Jason Segal (left) and Jeff Helms in 'Jeff, Who Lives at Home'

As the last of the films fly by, and summer turns to fall, I look back and wonder, what the hell was all that about. While on the treadmill of the TIFF industrial complex, you keep looking for the meaningful moment, that grail of any festival quest. Most of them were in the movies, and it’s been a rich harvest, as my ever expanding list of favorites suggests. But at a festival on the scale of TIFF, no matter how assiduously you apply yourself, there’s always a nagging feeling that you’re missing out on a more essential experience  taking place somewhere you’re not. TIFF is a many-forked maze of roads not taken. Especially if your goal is to crack the party scene. (Just ask our ingenue glitz correspondent, Jessica Allen.) The TIFF industrial complex kept me so busy this year that I’ve had a virtually party-free festival. Maybe just as well. But a few nights ago, I was invited to a small Paramount dinner in a lovely Italian restaurant to celebrate the premiere of Jeff, Who Lives at Home, directed by the brothers Jay and Mark Duplass (Cyrus). And for once I had that remarkably rare feeling that I was in the right place at the right time. At the table with the cool kids.

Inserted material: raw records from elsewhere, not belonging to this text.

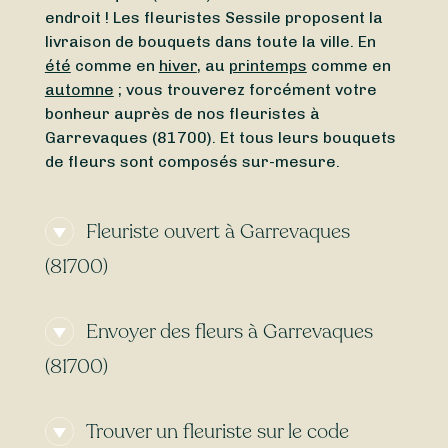
endroit ! Les fleuristes Sessile proposent la
livraison de bouquets dans toute la ville. En
été
comme en
hiver
, au
printemps
comme en
automne
; vous trouverez forcément votre
bonheur auprès de nos fleuristes à
Garrevaques (81700). Et tous leurs bouquets
de fleurs sont composés sur-mesure.
Fleuriste ouvert à Garrevaques
(81700)
Vous avez besoin d’un
fleuriste ouvert
Envoyer des fleurs à Garrevaques
actuellement
à proximité de Garrevaques
(81700) ? Ou vous cherchez un
fleuriste
(81700)
ouvert aujourd’hui
à Garrevaques (81700) ?
Du
lundi
au
dimanche
, peu importe l’heure,
Besoin d’une
livraison de fleurs express
à
Sessile vous permet de trouver en quelques
Trouver un fleuriste sur le code
Garrevaques (81700) ? Certains de nos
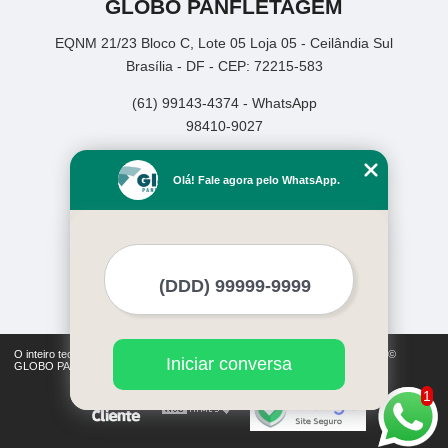
GLOBO PANFLETAGEM
EQNM 21/23 Bloco C, Lote 05 Loja 05 - Ceilândia Sul
Brasília - DF - CEP: 72215-583
(61) 99143-4374 - WhatsApp
98410-9027
Home
Olá! Fale agora pelo WhatsApp.
Empresa
Missão
Serviços
Contato
Mapa do site
Mais Serviços
O inteiro teor deste site está sujeito à proteção de direitos autorais. Copyright©
Iniciar conversa
GLOBO PANFLETAGEM (Lei 9610 de 19/02/1998)
1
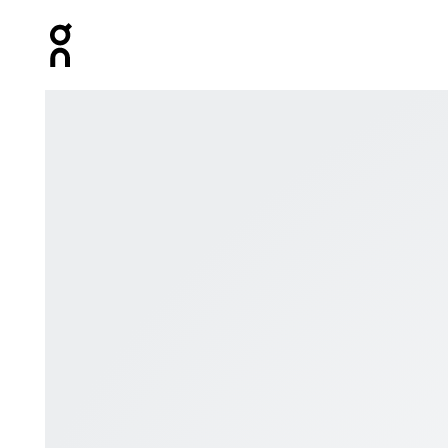
Press Escape to close navigation
Bild 1 von 6 in der Produktgalerie On Lightweight Short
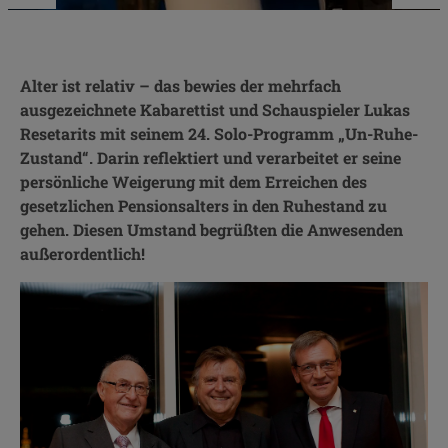
Alter ist relativ – das bewies der mehrfach
ausgezeichnete Kabarettist und Schauspieler Lukas
Resetarits mit seinem 24. Solo-Programm „Un-Ruhe-
Zustand“. Darin reflektiert und verarbeitet er seine
persönliche Weigerung mit dem Erreichen des
gesetzlichen Pensionsalters in den Ruhestand zu
gehen. Diesen Umstand begrüßten die Anwesenden
außerordentlich!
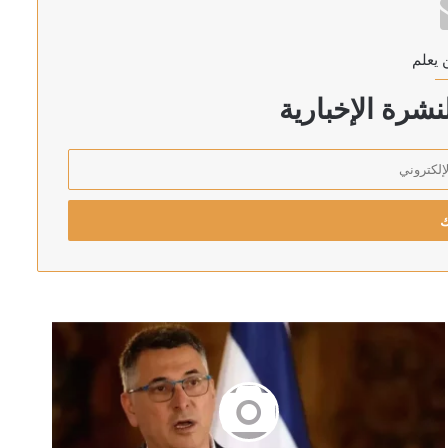
 يعلم
” وتطالب بوقف الهجمات الجوية فوراً
شرة الإخبارية
يري ونجوم الفن
ئيل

There were place cards. I was seated across from director Jason Reitman (Juno, Up in the Air), who is one of the producers on Jeff. I’d bumped into him earlier, as we both came out of  50/50, the cancer comedy starring Seth Rogen and Joseph-Gordon Levitt. He’d told me he was trying to keep a low profile. Such a low profile that he didn’t bring his latest film to TIFF, even though it was ready in time. Over dinner, I asked why. He didn’t really have answer. He conceded he’d had great success premiering his first three features at the festival. (And his family, after all, is a major benefactor of the TIFF Bell Lightbox.) But for reasons he couldn’t, or wouldn’t, explain, he said it “just felt right” to keep his fourth feature, Young Adult, under wraps until its December opening. Scripted by Juno writer Diablo Cody, Young Adult stars Charlize Theron as a fiction writer who goes home to Minnesota to rekindle a romance with her married ex-boyfriend. Or at least that’s what it says on IMDB. I sensed Jason wasn’t super-keen to talk about it yet. It only occurred to me later (doh!) that Reitman may have felt the buzz around Up in the Air‘s—which was the hottest film at TIFF in 2009— peaked too early. It received zero Oscars.

But Jason was keen to talk about other films at the festival. He seemed astonished that I was left cold by Whit Stillman’s Damsels in Distress, which I found so archly contrived in its satirical design that I couldn’t buy a moment of it. He looked puzzled, and asked if I hated Stillman’s other films, as if my taste might be suspect. (Talking about films can be like talking about bands. Often it’s all about taste and loyalty; some things are simply inarguable.) But we agreed on Drive, which we both adored, and on The Descendants, which Reitman liked so much he seemed almost jealous. (I heard later from another source that he’d hoped to direct it himself.)

I suggested  that  Descendants director Alexander Payne (Sideways) had tried something similar with George Clooney to what he’d done with him in Up In the Air—prying open the actor’s emotional armour. Reitman agreed up to a point, but said that Payne, whom he deferred to as “the master,” had taken it to a whole other level.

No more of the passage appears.